Wednesday, February 12, 2014

Tell Me It's Not Monday

When Monday morning arrived, I was greeted with two extremes: Aidan, who I love deeply, and a migraine, which I loathe. I had originally planned on leaving very early, because it's easier to drive the bulk of 12 hours in daylight. But as the weekend had passed by so quickly, I'd decided to stay until Aidan had to go to work, around lunchtime. Now that  I was facing a migraine, I didn't know what to do at all.

My sweetheart brought me coffee again, which I needed desperately. I don't know if the migraine was from the lack of sleep and all the excitement, or the stress and sadness of having to leave so soon after I arrived. I lay in bed fairly listlessly with a heat pack on my head, and quietly chatted with Aidan. The closeness was soothing to me, as was his voice and his hand as he laid it on my head. I felt so bad that I was out of it during our last few hours together, but at least we were together, that was all that truly mattered.

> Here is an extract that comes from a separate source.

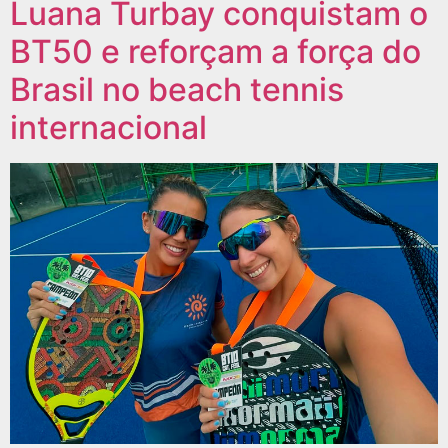
Luana Turbay conquistam o
BT50 e reforçam a força do
Brasil no beach tennis
internacional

The more I stressed over having the migraine, whether to attempt driving with a migraine, and the fact that the kids were home in Michigan expecting me home that day, the worse the pain got. I tried to stop thinking too far ahead and just on the moment, praying the pain would subside. Eventually the meds and coffee and prayer helped, and the pain did lighten enough for me to get ready to go. Aidan offered that I just stay in bed and leave Tuesday, but as much as I was dying to do that, I knew I had responsibilities at home. Eventually it was inevitable and we headed out with my stuff to the van.

I said goodbye to Jim in the driveway, and got a good ole' Irish hug. It was awesome to have spent time with Aidan's close friends. I knew I'd miss them as well. I began to get a pain in my chest as I knew the final little while before Aidan and I parted had arrived -- the kind of pain that feels like your heart is crying. Aidan and I stopped at BoJangle's for lunch on the way to his work. It was hard to swallow. I willed myself to keep it together and enjoy every last second of this time together. We called Martin on the phone so I could say goodbye to him as well, and I thanked him for welcoming me and letting me stay at "the frat house." Such great friends Aidan has.

We pulled up in the lot outside the pub and a heavy silence filled the space between us. Aidan told me not to cry, and I did well holding it in. Last kisses and hugs were beautiful and heart wrenching at the same time. We knew full well how much we were going to miss each other. Distance is not for the weak-hearted, that is for sure. The other thing we knew is that we were going to be together again, and this parting was only temporary. That was comforting and exciting. And so, it was time....He went into work, and I hit the road. Breathe in, breathe out. 

Moments after I pulled away, we were both sending texts to each other that said the same thing .. "I miss you already!" My heart just ached. My head still hurt, and I wanted to rewind the weekend and experience it all over again.

What a long drive I had ahead of me. Going to North Carolina to see Aidan was a breeze -- I couldn't get there fast enough. But heading home was hard, not that I hadn't missed the kids and my family -- I just hadn't had enough time with Aidan. But I was overjoyed with the love we'd found for each other and giddy thinking about what was ahead of us. Happy thoughts got me through the drive; happy thoughts, and loads of messages and calls from my sweet Aidan.

At one point during the drive, somewhere in Eastern Ohio, I'd pulled off to get gas and walked into McDonald's to grab a coffee. While I waited in line, I noticed the song playing on the radio -- Oh My Sweet Carolina. Once again my heart was just aching. I couldn't believe of all the songs in the world, THAT would be playing in a McDonald's in Eastern Ohio at exactly the moment I was standing there. About then, a little boy came running in the door and zipped right past me. Following a bit behind was his mother, who called out, "Aidan! Aidan come here right now .. slow down Aidan!"

SERIOUSLY???

There are times like this when no other words fit the experience except for these: It's just a God thing. All I could do was smile. I realized that my life was permanently changed ... and wherever this new journey took me, I was by far not alone. Aidan, my love, a little bit of Carolina, and a whole lot of God. And it felt right and it felt good, and regardless of the distance, my heart was happy.

The rest of the drive was monotonous and after a while I just wanted my bed and sleep. Aidan stayed in touch with me the entire time, which was awesome. I also had a long conversation with Autumn, and it was fun to get her take on Aidan and I. She said we were cute together and that we just seemed to "fit each other." So sweet ... I felt exactly the same way.

I somehow managed to get home in less time than it took me to get to Charlotte. I let Aidan know I'd made it safely, and we were missing each other something awful. I couldn't wait to get to bed and close my eyes and just dream about everything that had just happened. At least I could meet Aidan in my dreams.